• What the task asks: Output the whole listing below exactly, omitting the images.

• Source material:

▼

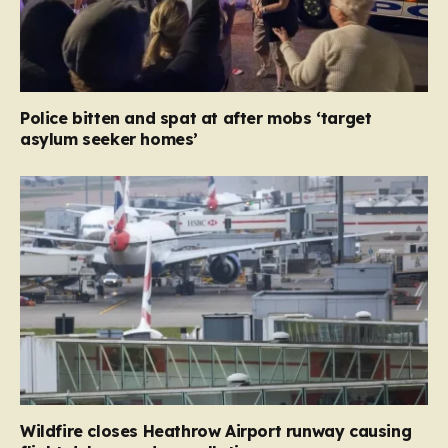
Police bitten and spat at after mobs ‘target
asylum seeker homes’
Wildfire closes Heathrow Airport runway causing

▲

• Completed task:
Police bitten and spat at after mobs ‘target
asylum seeker homes’
Wildfire closes Heathrow Airport runway causing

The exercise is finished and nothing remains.